After Market Rebound, Should Investors Think Defensively?

Early this week, the S&P 500 Index1 retouched its record high set before the pandemic and quarantine sent stocks into bear market territory for the first time in 11 years.

While markets have swiftly rebounded, the economy has not. Fiscal and monetary stimulus have buoyed markets and offered a near-term safety net for businesses and the unemployed, but the global economy remains on unstable footing. Unemployment is high, and consumers and businesses remain cautious about the future. Changes in consumer behavior during and after the pandemic could also present permanent headwinds to some industries.

Beyond a still fragile economy, November’s presidential election could present yet another source of volatility for stocks. Against this backdrop, we believe investors should assess the ability of their equity strategies to withstand market downturns.

Buoyant markets have erased memories of the prior decade but the 8½-year period from September 1, 2000 through February 28, 2009 included two bear markets and a cumulative loss of -43.5% for the S&P 500 Index. Brutal indeed. Reaves’ Long Term Value Strategy2 was up 20.2% during the same time period by staying true to its process and investing in defensive, essential service infrastructure companies.

As part of a recent Q&A that focused on our Firm’s unique approach to essential service investing, Reaves’ CEO Jay Rhame explained how our strategies have provided consistent downside protection and what that has meant to long-term returns:

“The consistency of our downside protection comes by design.

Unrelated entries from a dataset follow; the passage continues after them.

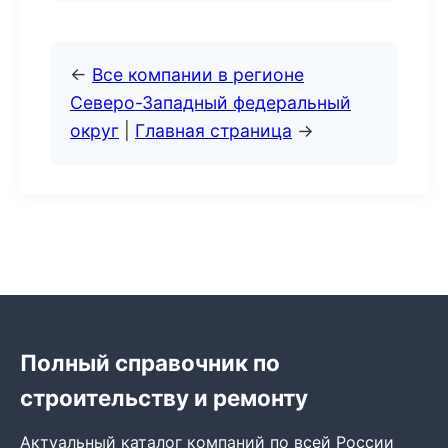
←
Все компании в регионе
Северо-Западный федеральный
округ
|
Главная страница
→
Полный справочник по
строительству и ремонту
Актуальный каталог компаний по всей России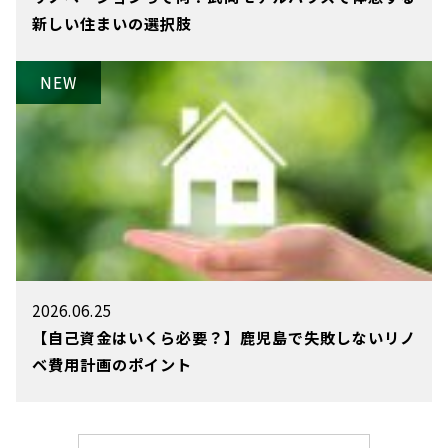
新しい住まいの選択肢
2026.06.25
【自己資金はいくら必要？】鹿児島で失敗しないリノ
ベ費用計画のポイント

The types of companies we buy are naturally defensive investments. They provide non-discretionary, essential services with lower risk of earnings declines, even in recessions. Investors flock to these sectors in times of uncertainty. At Reaves, we take it a step further by doing all we can to understand the potential downside risks of each stock being considered for the portfolio. Our mantra has always been that if we accurately assess the amount of risk we take on, the upside will take care of itself … The focus on appropriate risk-taking has meant that Reaves has performed well in times of stress for the broad market.”

To read more about Reaves’ strategies, including the strategic role they provide within an equity portfolio and the Firm’s focus on essential service investing, download the full Q&A.

Q&A with the CEO & Co-Portfolio Manager of Reaves Asset Management, Jay Rhame


Reaves Asset Management is an investment adviser registered with the Securities and Exchange Commission under the Investment Advisers Act of 1940. Registration does not imply any skill or training. Reaves is a privately held, independently owned “S” corporation organized under the laws of the State of Delaware.

The information provided in this blog does not constitute, and should not be construed as, investment advice or recommendations with respect to the securities and sectors listed. Investors should consider the investment objective, risks, charges and expenses of all investments carefully before investing. Any projections, outlooks or estimates contained herein are forward looking statements based upon specific assumptions and should not be construed as indicative of any actual events that have occurred or may occur.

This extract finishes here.